THE TASK:
The reply should contain every entry below exactly as written, with no images.

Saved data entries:

■ ■ ■ ■

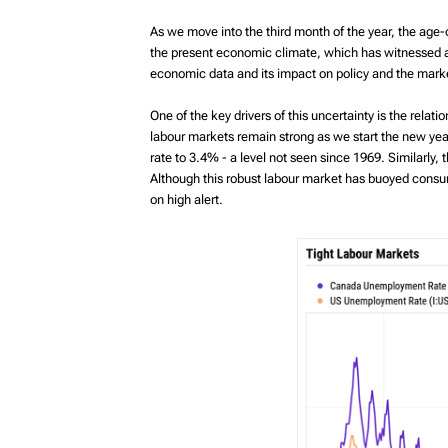
MyRichardsonWealth
As we move into the third month of the year, the age-o
the present economic climate, which has witnessed ab
economic data and its impact on policy and the mark
One of the key drivers of this uncertainty is the rela
labour markets remain strong as we start the new y
rate to 3.4% - a level not seen since 1969. Similarl
Although this robust labour market has buoyed consum
on high alert.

■ ■ ■ ■

SOLUTION:
MyRichardsonWealth
As we move into the third month of the year, the age-o
the present economic climate, which has witnessed ab
economic data and its impact on policy and the mark
One of the key drivers of this uncertainty is the rela
labour markets remain strong as we start the new y
rate to 3.4% - a level not seen since 1969. Similarl
Although this robust labour market has buoyed consum
on high alert.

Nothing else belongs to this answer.